Are there existing varieties that are
adapted to specific geographical regions of Europe? It is possible to
find switchgrass varieties that are adapted to most regions of Europe. The
latitude of origin of a variety is the most important aspect determining the
area of adaptation of a variety. Generally the use of varieties originating at
southern latitudes (Southern USA vs Northern USA and Canada) can increase DM
yields but (in NW Europe) it will also increase the chance of establishment
failures in the first year and a decline in yields over time. Furthermore the
quality of the biomass will be reduced (high moisture and nutrient content) if
the variety does not mature in the fall. The best variety for a given latitude
or geographical area will be a compromise between yield, quality and winter
survival. From the current data on switchgrass grown in Europe it appears that
switchgrass may be grown further north than in North America. Specific
recommendations for using varieties are given in Chapter 5 and 10.
What is the potential dry matter production of switchgrass
in small production plots? In the current project yields of up to
18 tonnes dry matter/ha were found in NW Europe and up to 25 tonnes dry
matter/ha were found in Southern Europe. Under practical conditions these yields
may be lower as field plot yields are often higher than practical yields.
Accurate estimates will have to be obtained on large filed experiments over
longer periods of time. Another aspect is the time it takes for a switchgrass
stand to raech maximum yield potential. At most experimental sites yields
increased from year to year and may have increased even more in following years.
What is the nitrogen fertiliser requirement of
switchgrass? Nitrogen fertiliser requirements were generally found to be
low as the crop failed to show yield response to fertiliser applications at 4
out of 5 experimental sites. The current research shows that between 0 to 50 kg
N/ha/year is adequate for NW European sites while at higher productive sites in
southern Europe 50 to 100 kg N/ha/year should be adequate. More specific
recommendations for quantity of nutrients cannot be made because this will also
depend on the fertility status of the site.

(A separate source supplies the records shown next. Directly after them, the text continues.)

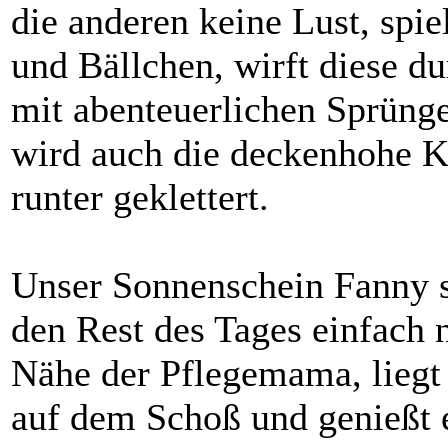
die anderen keine Lust, spie
und Bällchen, wirft diese d
mit abenteuerlichen Sprünge
wird auch die deckenhohe K
runter geklettert.
Unser Sonnenschein Fanny s
den Rest des Tages einfach n
Nähe der Pflegemama, liegt
auf dem Schoß und genießt 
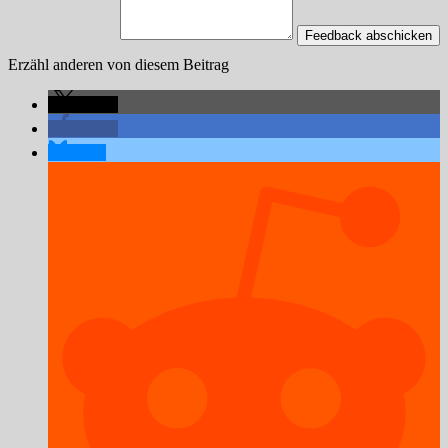
Feedback abschicken
Erzähl anderen von diesem Beitrag
teilen
teilen
teilen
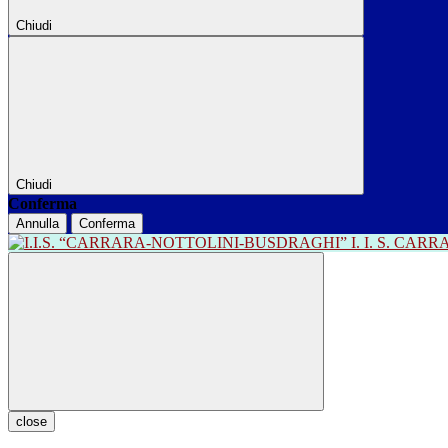
Chiudi
Chiudi
Conferma
Annulla
Conferma
I. I. S. CA
close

What determines the yield and biomass quality of
switchgrass? Yield and quality of switchgrass are determined by a range
of factors of which the origin of the variety is probably the most important
(see discussion in Chapter 5).
Which seed establishment methods for European conditions are recommended?
Seed establishment makes switchgrass a very attractive biomass crop since it is
inexpensive and reduces financial risks. Experiments have shown that no-till
establishment methods are suitable for switchgrass, (see Chapter 6 for details).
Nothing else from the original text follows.